● **TASK PROMPT**
Everything in the data that follows has to be repeated verbatim.

● **INFORMATION SHOWN**
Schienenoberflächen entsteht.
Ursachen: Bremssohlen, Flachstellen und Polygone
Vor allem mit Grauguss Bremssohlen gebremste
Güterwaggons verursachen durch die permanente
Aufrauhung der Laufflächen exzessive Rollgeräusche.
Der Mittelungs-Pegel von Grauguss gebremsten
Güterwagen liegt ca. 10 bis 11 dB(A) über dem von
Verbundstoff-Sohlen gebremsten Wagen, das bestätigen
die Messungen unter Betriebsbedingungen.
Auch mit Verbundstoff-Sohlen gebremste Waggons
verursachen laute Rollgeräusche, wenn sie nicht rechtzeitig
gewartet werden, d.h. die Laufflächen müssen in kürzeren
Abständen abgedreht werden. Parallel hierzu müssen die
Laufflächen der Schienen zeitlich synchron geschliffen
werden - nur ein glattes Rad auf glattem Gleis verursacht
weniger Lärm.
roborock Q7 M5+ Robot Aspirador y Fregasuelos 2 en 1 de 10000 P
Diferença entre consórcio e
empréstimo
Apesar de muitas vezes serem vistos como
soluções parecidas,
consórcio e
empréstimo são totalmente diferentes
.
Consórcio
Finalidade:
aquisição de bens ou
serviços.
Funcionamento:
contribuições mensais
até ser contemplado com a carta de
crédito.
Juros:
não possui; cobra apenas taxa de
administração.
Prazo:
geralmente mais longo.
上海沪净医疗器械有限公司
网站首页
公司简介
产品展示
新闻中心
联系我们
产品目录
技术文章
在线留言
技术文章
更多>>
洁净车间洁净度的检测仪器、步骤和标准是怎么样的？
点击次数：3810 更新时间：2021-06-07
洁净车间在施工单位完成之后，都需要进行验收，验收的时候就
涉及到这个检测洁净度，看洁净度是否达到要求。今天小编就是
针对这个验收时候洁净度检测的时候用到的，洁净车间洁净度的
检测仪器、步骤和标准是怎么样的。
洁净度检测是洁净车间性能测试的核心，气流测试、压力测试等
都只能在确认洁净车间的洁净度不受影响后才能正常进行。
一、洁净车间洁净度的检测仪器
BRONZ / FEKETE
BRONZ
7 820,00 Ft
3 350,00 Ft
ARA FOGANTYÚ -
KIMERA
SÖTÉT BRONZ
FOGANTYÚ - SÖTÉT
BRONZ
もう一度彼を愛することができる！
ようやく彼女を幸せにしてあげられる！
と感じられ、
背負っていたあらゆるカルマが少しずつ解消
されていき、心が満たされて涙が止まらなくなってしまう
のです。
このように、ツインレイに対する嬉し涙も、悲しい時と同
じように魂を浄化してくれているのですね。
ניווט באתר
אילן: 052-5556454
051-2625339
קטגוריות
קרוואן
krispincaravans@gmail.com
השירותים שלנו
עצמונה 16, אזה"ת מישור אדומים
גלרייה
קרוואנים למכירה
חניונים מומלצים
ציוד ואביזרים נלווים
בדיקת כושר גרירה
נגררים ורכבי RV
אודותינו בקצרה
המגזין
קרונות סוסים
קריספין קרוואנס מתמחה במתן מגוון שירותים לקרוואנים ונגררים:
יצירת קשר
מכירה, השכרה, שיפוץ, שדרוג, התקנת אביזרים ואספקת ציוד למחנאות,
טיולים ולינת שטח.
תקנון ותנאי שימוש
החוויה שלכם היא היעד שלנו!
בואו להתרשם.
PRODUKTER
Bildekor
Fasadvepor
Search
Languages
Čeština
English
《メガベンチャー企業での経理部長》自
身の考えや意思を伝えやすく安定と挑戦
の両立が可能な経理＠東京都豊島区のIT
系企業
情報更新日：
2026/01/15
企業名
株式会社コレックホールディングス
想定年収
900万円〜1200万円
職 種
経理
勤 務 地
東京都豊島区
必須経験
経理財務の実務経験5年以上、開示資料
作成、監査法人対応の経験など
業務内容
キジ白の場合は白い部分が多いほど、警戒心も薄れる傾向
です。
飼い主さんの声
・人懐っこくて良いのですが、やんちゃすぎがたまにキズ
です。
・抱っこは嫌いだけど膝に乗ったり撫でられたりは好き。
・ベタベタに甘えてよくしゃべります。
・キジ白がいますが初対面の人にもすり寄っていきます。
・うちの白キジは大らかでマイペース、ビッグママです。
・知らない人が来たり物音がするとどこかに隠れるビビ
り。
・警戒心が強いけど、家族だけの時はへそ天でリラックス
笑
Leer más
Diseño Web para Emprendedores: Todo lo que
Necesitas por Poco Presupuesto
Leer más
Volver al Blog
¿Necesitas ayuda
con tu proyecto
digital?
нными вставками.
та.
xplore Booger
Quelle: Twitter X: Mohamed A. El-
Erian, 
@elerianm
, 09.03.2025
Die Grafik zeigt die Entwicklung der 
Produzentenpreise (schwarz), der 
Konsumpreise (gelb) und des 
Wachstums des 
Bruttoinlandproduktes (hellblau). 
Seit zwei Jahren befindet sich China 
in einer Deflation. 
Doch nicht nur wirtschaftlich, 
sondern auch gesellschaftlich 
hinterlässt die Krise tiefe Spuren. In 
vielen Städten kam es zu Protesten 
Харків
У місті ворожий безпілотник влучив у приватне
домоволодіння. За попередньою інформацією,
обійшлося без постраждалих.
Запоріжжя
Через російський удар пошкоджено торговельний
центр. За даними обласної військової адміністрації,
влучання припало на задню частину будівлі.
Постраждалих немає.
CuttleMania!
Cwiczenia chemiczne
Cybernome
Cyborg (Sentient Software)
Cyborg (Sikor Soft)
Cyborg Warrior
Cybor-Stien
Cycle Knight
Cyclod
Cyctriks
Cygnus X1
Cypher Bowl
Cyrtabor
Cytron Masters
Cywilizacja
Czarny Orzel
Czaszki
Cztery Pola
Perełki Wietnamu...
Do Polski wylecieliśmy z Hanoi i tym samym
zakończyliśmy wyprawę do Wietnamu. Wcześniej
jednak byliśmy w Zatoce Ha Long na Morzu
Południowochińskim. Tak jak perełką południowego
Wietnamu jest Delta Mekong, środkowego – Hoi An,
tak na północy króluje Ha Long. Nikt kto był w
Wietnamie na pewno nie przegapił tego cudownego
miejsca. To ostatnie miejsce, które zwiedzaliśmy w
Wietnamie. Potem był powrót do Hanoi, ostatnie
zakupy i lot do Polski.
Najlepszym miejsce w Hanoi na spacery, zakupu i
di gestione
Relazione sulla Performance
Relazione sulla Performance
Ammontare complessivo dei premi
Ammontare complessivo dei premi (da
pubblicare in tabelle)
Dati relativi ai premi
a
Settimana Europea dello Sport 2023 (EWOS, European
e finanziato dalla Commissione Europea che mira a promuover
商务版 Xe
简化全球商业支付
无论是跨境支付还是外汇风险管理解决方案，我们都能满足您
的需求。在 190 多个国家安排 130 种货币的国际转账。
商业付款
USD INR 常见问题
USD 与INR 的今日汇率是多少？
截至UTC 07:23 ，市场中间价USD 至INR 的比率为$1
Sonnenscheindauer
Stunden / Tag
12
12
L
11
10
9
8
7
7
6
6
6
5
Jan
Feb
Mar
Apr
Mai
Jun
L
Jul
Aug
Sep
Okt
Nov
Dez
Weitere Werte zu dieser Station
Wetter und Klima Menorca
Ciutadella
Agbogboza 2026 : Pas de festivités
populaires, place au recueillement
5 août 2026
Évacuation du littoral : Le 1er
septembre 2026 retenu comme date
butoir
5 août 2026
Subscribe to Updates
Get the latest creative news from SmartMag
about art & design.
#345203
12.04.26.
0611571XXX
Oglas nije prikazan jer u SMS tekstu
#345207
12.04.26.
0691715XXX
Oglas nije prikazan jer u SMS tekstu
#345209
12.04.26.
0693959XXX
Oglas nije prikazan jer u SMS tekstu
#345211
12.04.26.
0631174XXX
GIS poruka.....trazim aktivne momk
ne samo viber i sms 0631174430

● **OUTPUT OF THE TASK**
Schienenoberflächen entsteht.
Ursachen: Bremssohlen, Flachstellen und Polygone
Vor allem mit Grauguss Bremssohlen gebremste
Güterwaggons verursachen durch die permanente
Aufrauhung der Laufflächen exzessive Rollgeräusche.
Der Mittelungs-Pegel von Grauguss gebremsten
Güterwagen liegt ca. 10 bis 11 dB(A) über dem von
Verbundstoff-Sohlen gebremsten Wagen, das bestätigen
die Messungen unter Betriebsbedingungen.
Auch mit Verbundstoff-Sohlen gebremste Waggons
verursachen laute Rollgeräusche, wenn sie nicht rechtzeitig
gewartet werden, d.h. die Laufflächen müssen in kürzeren
Abständen abgedreht werden. Parallel hierzu müssen die
Laufflächen der Schienen zeitlich synchron geschliffen
werden - nur ein glattes Rad auf glattem Gleis verursacht
weniger Lärm.
roborock Q7 M5+ Robot Aspirador y Fregasuelos 2 en 1 de 10000 P
Diferença entre consórcio e
empréstimo
Apesar de muitas vezes serem vistos como
soluções parecidas,
consórcio e
empréstimo são totalmente diferentes
.
Consórcio
Finalidade:
aquisição de bens ou
serviços.
Funcionamento:
contribuições mensais
até ser contemplado com a carta de
crédito.
Juros:
não possui; cobra apenas taxa de
administração.
Prazo:
geralmente mais longo.
上海沪净医疗器械有限公司
网站首页
公司简介
产品展示
新闻中心
联系我们
产品目录
技术文章
在线留言
技术文章
更多>>
洁净车间洁净度的检测仪器、步骤和标准是怎么样的？
点击次数：3810 更新时间：2021-06-07
洁净车间在施工单位完成之后，都需要进行验收，验收的时候就
涉及到这个检测洁净度，看洁净度是否达到要求。今天小编就是
针对这个验收时候洁净度检测的时候用到的，洁净车间洁净度的
检测仪器、步骤和标准是怎么样的。
洁净度检测是洁净车间性能测试的核心，气流测试、压力测试等
都只能在确认洁净车间的洁净度不受影响后才能正常进行。
一、洁净车间洁净度的检测仪器
BRONZ / FEKETE
BRONZ
7 820,00 Ft
3 350,00 Ft
ARA FOGANTYÚ -
KIMERA
SÖTÉT BRONZ
FOGANTYÚ - SÖTÉT
BRONZ
もう一度彼を愛することができる！
ようやく彼女を幸せにしてあげられる！
と感じられ、
背負っていたあらゆるカルマが少しずつ解消
されていき、心が満たされて涙が止まらなくなってしまう
のです。
このように、ツインレイに対する嬉し涙も、悲しい時と同
じように魂を浄化してくれているのですね。
ניווט באתר
אילן: 052-5556454
051-2625339
קטגוריות
קרוואן
krispincaravans@gmail.com
השירותים שלנו
עצמונה 16, אזה"ת מישור אדומים
גלרייה
קרוואנים למכירה
חניונים מומלצים
ציוד ואביזרים נלווים
בדיקת כושר גרירה
נגררים ורכבי RV
אודותינו בקצרה
המגזין
קרונות סוסים
קריספין קרוואנס מתמחה במתן מגוון שירותים לקרוואנים ונגררים:
יצירת קשר
מכירה, השכרה, שיפוץ, שדרוג, התקנת אביזרים ואספקת ציוד למחנאות,
טיולים ולינת שטח.
תקנון ותנאי שימוש
החוויה שלכם היא היעד שלנו!
בואו להתרשם.
PRODUKTER
Bildekor
Fasadvepor
Search
Languages
Čeština
English
《メガベンチャー企業での経理部長》自
身の考えや意思を伝えやすく安定と挑戦
の両立が可能な経理＠東京都豊島区のIT
系企業
情報更新日：
2026/01/15
企業名
株式会社コレックホールディングス
想定年収
900万円〜1200万円
職 種
経理
勤 務 地
東京都豊島区
必須経験
経理財務の実務経験5年以上、開示資料
作成、監査法人対応の経験など
業務内容
キジ白の場合は白い部分が多いほど、警戒心も薄れる傾向
です。
飼い主さんの声
・人懐っこくて良いのですが、やんちゃすぎがたまにキズ
です。
・抱っこは嫌いだけど膝に乗ったり撫でられたりは好き。
・ベタベタに甘えてよくしゃべります。
・キジ白がいますが初対面の人にもすり寄っていきます。
・うちの白キジは大らかでマイペース、ビッグママです。
・知らない人が来たり物音がするとどこかに隠れるビビ
り。
・警戒心が強いけど、家族だけの時はへそ天でリラックス
笑
Leer más
Diseño Web para Emprendedores: Todo lo que
Necesitas por Poco Presupuesto
Leer más
Volver al Blog
¿Necesitas ayuda
con tu proyecto
digital?
нными вставками.
та.
xplore Booger
Quelle: Twitter X: Mohamed A. El-
Erian, 
@elerianm
, 09.03.2025
Die Grafik zeigt die Entwicklung der 
Produzentenpreise (schwarz), der 
Konsumpreise (gelb) und des 
Wachstums des 
Bruttoinlandproduktes (hellblau). 
Seit zwei Jahren befindet sich China 
in einer Deflation. 
Doch nicht nur wirtschaftlich, 
sondern auch gesellschaftlich 
hinterlässt die Krise tiefe Spuren. In 
vielen Städten kam es zu Protesten 
Харків
У місті ворожий безпілотник влучив у приватне
домоволодіння. За попередньою інформацією,
обійшлося без постраждалих.
Запоріжжя
Через російський удар пошкоджено торговельний
центр. За даними обласної військової адміністрації,
влучання припало на задню частину будівлі.
Постраждалих немає.
CuttleMania!
Cwiczenia chemiczne
Cybernome
Cyborg (Sentient Software)
Cyborg (Sikor Soft)
Cyborg Warrior
Cybor-Stien
Cycle Knight
Cyclod
Cyctriks
Cygnus X1
Cypher Bowl
Cyrtabor
Cytron Masters
Cywilizacja
Czarny Orzel
Czaszki
Cztery Pola
Perełki Wietnamu...
Do Polski wylecieliśmy z Hanoi i tym samym
zakończyliśmy wyprawę do Wietnamu. Wcześniej
jednak byliśmy w Zatoce Ha Long na Morzu
Południowochińskim. Tak jak perełką południowego
Wietnamu jest Delta Mekong, środkowego – Hoi An,
tak na północy króluje Ha Long. Nikt kto był w
Wietnamie na pewno nie przegapił tego cudownego
miejsca. To ostatnie miejsce, które zwiedzaliśmy w
Wietnamie. Potem był powrót do Hanoi, ostatnie
zakupy i lot do Polski.
Najlepszym miejsce w Hanoi na spacery, zakupu i
di gestione
Relazione sulla Performance
Relazione sulla Performance
Ammontare complessivo dei premi
Ammontare complessivo dei premi (da
pubblicare in tabelle)
Dati relativi ai premi
a
Settimana Europea dello Sport 2023 (EWOS, European
e finanziato dalla Commissione Europea che mira a promuover
商务版 Xe
简化全球商业支付
无论是跨境支付还是外汇风险管理解决方案，我们都能满足您
的需求。在 190 多个国家安排 130 种货币的国际转账。
商业付款
USD INR 常见问题
USD 与INR 的今日汇率是多少？
截至UTC 07:23 ，市场中间价USD 至INR 的比率为$1
Sonnenscheindauer
Stunden / Tag
12
12
L
11
10
9
8
7
7
6
6
6
5
Jan
Feb
Mar
Apr
Mai
Jun
L
Jul
Aug
Sep
Okt
Nov
Dez
Weitere Werte zu dieser Station
Wetter und Klima Menorca
Ciutadella
Agbogboza 2026 : Pas de festivités
populaires, place au recueillement
5 août 2026
Évacuation du littoral : Le 1er
septembre 2026 retenu comme date
butoir
5 août 2026
Subscribe to Updates
Get the latest creative news from SmartMag
about art & design.
#345203
12.04.26.
0611571XXX
Oglas nije prikazan jer u SMS tekstu
#345207
12.04.26.
0691715XXX
Oglas nije prikazan jer u SMS tekstu
#345209
12.04.26.
0693959XXX
Oglas nije prikazan jer u SMS tekstu
#345211
12.04.26.
0631174XXX
GIS poruka.....trazim aktivne momk
ne samo viber i sms 0631174430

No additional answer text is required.